Caldwell came to the community colleges after graduating from Washington State University and working one year at KING-5 television in Seattle. Her husband landed a job in Spokane about 1964 and Caldwell found work at what is now Spokane Community College.

“It was one green building and a lot of portables,” she said.

Teachers handled duties like student registration.

“Richi jumped in and did all those kinds of things to get the school moving,” Spangenberg said. “Richi has sort of a missionary zeal. It’s a different kind of commitment.”

She needed that to handle the student body.

“I was younger than most of my students when I started,” Caldwell said.

One student named Ruth “probably had 30 years on me,” Caldwell said. “She called me ‘honey’ and I didn’t know what to do. I just kind of smiled and started wearing glasses” to look older.

In 1965, more than 200,000 American troops were serving in Vietnam and Caldwell started seeing the veterans come through her class.

“Sweet people, but real troubled young men,” Caldwell said.

She’d see some whose eyes revealed they were on speed. Some students would step outside during class to smoke a marijuana cigarette.

As the nation grew more polarized in its politics, her students came to class almost daring her to teach them anything, Caldwell said.

One student, who wore a Hell’s Angels leather jacket, swiped a tape recorder from her class. He eventually brought it back.

“I think I scared him,” she said. “I think women scared him.”

In 1968, Caldwell helped build the college’s radio broadcasting program. She knew FCC regulations better than most attorneys, said Mark Doerr, a broadcasting teacher who worked with her.

“It was pretty much her baby all the way through,” Doerr said. “She believed in hard work for the students.”

For 28 years, Caldwell built a program that was modeled on a working radio station. Students ran KSFC-FM, “The Falls Rock,” and held all the management positions under Caldwell’s guidance. It operated all hours, and Caldwell often worked long days.

“A lot of the students who came into the radio program were people who had problems,” said Larry Poole, 55, an SFCC employee who once worked with Caldwell as a radio and television technician.

The program attracted students who were seeking new chances and new careers.

“Richi would really take them on personally, counsel them and take extra time to find out what’s going on in their lives,” Poole said. “A lot of people keep that part separate. It’s really just built into her. She’s been like a mother to a lot of students.”

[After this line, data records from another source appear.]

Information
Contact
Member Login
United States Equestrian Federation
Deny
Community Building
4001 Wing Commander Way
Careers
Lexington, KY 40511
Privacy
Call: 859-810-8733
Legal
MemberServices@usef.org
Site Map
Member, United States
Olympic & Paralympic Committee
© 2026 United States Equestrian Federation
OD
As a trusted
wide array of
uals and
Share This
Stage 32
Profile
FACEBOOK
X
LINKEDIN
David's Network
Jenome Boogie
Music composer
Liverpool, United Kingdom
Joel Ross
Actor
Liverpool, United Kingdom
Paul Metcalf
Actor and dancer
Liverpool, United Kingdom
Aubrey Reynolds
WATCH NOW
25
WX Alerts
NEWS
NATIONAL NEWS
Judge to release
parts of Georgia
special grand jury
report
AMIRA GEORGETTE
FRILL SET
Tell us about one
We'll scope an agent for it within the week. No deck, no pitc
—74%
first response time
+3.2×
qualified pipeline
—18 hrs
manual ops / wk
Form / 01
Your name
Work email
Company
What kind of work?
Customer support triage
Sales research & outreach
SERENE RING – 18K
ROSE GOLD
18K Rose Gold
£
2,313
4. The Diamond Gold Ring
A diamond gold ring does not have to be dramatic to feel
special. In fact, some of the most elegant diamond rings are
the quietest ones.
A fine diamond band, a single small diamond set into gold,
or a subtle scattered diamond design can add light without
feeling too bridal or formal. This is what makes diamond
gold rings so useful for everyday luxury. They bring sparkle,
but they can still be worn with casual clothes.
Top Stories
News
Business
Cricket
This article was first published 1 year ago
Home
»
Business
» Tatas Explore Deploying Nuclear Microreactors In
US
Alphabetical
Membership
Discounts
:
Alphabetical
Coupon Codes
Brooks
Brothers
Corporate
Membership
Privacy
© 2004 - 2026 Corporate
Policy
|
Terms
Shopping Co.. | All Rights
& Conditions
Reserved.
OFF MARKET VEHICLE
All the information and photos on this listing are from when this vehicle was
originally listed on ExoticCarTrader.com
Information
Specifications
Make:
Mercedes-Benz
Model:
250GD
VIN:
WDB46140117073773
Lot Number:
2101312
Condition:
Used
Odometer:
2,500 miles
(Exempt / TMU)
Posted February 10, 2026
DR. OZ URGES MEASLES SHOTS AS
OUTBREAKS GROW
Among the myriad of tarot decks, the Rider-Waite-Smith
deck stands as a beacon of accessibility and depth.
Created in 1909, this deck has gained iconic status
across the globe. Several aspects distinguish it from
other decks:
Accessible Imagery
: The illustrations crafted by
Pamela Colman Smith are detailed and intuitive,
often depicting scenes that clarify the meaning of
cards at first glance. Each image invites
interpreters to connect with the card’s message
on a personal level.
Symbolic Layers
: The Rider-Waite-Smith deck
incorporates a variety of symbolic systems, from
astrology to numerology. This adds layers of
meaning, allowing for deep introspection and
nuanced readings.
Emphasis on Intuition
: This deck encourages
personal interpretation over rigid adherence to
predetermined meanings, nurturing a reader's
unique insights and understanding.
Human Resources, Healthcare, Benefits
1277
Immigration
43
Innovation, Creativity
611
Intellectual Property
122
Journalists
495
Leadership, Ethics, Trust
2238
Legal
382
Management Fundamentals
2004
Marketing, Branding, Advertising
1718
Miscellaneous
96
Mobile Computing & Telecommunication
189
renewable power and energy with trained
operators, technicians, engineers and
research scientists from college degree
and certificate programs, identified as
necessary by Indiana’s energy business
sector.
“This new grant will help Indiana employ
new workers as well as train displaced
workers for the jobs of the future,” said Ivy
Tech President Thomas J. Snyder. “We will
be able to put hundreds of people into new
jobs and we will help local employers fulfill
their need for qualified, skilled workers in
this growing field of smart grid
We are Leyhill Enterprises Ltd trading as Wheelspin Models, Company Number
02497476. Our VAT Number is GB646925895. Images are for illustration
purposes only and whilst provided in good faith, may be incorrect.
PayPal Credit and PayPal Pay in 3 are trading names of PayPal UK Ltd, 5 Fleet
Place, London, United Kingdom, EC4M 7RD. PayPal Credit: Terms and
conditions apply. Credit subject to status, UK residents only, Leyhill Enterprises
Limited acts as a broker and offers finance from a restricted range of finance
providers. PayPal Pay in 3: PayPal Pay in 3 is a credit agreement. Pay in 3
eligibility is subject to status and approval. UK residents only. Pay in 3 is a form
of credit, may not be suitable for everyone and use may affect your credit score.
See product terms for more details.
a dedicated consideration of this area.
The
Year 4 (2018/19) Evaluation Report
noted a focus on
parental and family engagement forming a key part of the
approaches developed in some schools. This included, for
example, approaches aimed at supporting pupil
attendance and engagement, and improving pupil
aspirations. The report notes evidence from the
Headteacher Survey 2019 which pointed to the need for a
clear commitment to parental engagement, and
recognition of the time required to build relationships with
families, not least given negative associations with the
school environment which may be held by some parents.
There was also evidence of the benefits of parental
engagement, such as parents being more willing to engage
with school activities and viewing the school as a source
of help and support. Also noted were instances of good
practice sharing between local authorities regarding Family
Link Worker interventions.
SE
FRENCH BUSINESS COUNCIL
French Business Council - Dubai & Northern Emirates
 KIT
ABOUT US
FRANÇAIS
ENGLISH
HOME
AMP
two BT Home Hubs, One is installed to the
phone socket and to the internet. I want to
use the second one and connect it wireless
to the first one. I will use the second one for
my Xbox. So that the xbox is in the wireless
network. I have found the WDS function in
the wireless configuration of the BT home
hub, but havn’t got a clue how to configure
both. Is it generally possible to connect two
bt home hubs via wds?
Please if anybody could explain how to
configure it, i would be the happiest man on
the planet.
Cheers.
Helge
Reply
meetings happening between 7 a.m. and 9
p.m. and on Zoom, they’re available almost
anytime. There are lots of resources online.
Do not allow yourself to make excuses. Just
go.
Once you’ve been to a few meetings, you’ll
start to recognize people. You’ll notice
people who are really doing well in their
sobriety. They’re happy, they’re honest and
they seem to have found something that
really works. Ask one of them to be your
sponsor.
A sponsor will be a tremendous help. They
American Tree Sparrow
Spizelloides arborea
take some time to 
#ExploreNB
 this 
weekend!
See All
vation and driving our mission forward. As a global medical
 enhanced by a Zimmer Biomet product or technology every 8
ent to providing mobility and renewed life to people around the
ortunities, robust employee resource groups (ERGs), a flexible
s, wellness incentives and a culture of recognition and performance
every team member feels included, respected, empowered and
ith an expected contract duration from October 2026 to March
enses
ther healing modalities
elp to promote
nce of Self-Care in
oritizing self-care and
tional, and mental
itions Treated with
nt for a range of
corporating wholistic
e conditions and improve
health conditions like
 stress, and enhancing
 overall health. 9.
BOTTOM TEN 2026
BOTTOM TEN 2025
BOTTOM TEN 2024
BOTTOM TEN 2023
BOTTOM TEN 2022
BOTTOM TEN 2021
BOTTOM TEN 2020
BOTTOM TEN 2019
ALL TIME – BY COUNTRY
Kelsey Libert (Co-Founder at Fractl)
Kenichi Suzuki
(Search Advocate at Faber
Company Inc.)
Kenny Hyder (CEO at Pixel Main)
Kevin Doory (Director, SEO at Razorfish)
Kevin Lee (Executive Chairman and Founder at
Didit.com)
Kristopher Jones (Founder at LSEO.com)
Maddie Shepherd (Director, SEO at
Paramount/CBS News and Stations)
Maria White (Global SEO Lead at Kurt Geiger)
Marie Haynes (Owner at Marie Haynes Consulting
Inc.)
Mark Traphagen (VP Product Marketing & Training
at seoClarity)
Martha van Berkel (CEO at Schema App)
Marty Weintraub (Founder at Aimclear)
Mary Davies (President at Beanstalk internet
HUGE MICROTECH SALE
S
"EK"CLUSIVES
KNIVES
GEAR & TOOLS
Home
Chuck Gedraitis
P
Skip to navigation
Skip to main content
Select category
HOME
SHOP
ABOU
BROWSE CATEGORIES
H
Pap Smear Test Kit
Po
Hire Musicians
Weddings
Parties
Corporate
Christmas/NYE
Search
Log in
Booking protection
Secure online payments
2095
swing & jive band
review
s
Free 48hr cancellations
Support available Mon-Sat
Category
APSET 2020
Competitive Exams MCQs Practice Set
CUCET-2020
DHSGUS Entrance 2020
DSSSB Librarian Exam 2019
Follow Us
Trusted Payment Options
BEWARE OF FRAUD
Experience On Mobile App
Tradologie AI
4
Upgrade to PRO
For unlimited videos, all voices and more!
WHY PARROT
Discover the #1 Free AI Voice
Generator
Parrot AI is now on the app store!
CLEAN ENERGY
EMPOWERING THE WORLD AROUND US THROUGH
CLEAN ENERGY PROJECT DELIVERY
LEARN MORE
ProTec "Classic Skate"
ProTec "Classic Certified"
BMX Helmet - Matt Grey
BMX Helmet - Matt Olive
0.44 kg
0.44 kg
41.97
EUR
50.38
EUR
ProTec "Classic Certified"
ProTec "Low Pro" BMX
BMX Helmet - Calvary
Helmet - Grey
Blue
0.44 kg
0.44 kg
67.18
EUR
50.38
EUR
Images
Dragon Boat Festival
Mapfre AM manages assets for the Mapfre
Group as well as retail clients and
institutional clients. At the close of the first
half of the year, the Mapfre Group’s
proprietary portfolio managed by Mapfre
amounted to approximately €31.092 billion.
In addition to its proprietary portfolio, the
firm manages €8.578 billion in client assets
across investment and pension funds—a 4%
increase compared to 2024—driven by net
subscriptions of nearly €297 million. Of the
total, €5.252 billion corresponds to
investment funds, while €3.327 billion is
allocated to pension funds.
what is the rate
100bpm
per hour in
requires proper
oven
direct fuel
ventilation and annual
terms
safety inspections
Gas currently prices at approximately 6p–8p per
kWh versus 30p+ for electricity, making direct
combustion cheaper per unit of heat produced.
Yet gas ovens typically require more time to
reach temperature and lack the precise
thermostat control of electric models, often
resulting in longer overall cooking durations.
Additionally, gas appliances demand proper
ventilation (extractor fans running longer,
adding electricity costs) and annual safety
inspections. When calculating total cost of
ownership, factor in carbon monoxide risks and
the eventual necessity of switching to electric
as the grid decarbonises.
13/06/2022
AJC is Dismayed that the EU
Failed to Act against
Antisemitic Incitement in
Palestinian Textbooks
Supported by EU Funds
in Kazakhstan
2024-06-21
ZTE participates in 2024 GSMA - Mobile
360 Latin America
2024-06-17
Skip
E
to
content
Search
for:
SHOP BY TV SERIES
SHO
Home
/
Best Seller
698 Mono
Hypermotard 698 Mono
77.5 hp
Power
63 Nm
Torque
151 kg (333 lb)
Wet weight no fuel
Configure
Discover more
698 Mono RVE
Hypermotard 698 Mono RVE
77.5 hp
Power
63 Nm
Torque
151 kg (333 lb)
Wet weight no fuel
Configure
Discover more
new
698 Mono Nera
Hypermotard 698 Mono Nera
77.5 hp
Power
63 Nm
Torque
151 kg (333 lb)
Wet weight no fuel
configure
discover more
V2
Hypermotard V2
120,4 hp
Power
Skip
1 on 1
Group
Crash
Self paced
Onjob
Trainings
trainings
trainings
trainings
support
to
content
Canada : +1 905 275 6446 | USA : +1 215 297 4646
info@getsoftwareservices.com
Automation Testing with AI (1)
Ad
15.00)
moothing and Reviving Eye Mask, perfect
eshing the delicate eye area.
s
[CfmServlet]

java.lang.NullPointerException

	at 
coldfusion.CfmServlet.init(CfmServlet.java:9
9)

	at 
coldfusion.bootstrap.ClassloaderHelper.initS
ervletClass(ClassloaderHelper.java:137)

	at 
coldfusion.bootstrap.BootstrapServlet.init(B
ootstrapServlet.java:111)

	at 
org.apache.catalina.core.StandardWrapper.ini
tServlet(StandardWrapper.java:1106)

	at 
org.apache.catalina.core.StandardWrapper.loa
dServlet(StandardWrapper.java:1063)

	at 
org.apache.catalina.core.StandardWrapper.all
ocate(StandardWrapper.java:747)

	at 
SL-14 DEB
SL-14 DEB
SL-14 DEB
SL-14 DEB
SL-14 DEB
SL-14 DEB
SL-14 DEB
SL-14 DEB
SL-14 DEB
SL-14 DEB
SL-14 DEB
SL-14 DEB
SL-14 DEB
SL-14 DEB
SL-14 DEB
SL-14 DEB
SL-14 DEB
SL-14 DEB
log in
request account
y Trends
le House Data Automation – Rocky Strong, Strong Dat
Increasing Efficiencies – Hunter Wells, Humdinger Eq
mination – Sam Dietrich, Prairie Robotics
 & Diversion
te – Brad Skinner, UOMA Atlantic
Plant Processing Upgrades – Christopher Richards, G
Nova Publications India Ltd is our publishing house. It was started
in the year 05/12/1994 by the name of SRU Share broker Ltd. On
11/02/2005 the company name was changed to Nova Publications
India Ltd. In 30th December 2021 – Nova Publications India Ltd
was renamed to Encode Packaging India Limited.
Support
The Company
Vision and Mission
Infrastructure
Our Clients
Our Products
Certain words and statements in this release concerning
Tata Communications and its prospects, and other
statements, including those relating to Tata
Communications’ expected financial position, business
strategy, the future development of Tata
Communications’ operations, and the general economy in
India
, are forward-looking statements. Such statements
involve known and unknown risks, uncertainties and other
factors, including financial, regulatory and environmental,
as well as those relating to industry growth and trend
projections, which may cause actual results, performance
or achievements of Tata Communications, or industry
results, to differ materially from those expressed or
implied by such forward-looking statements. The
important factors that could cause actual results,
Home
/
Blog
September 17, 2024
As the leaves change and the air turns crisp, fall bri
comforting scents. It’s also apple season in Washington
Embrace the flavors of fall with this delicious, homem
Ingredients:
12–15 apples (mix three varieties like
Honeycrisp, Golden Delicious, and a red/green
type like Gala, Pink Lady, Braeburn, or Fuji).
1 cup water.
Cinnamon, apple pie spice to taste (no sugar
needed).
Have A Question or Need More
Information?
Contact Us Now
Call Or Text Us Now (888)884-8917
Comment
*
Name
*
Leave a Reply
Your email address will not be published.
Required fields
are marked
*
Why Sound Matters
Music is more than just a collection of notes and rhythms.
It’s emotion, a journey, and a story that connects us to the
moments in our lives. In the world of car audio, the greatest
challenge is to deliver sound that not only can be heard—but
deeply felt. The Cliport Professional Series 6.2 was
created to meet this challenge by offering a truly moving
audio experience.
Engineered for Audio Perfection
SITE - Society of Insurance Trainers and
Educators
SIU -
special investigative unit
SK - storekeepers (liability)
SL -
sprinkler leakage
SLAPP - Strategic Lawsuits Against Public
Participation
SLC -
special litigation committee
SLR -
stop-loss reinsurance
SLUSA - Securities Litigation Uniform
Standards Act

In 1995, facing budget cuts, the college eliminated the radio station to save $20,000 a year. Caldwell fought the administration’s plans, but eventually lost.

“It really knocked the wind out of her sails in the end,” Doerr said.

It’s still common to see Caldwell’s car on campus very early and very late, her co-workers said. Doerr said he wouldn’t be surprised if Caldwell worked another 10 years.

After 40 years, “she could sit back and watch everyone else doing the work,” said Pam Praeger, SFCC vice president of learning. “She’s still very vibrant and young. You get a sense she loves doing her job.”

Some of her students tell Caldwell that their parents took classes from her.

“I have a hard time at the end of every quarter. I don’t want them to go. I don’t want to say goodbye,” Caldwell said. “I don’t know if they understand that at all.”

Caldwell is planning a trip to Spain once classes end for the year. When she comes back next fall, Spangenberg said, a time-worn ritual will play out, as it does at the start of every new school year.

“I give her a hug,” Spangenberg said. “I’m old. She’s old. We’re still standing.”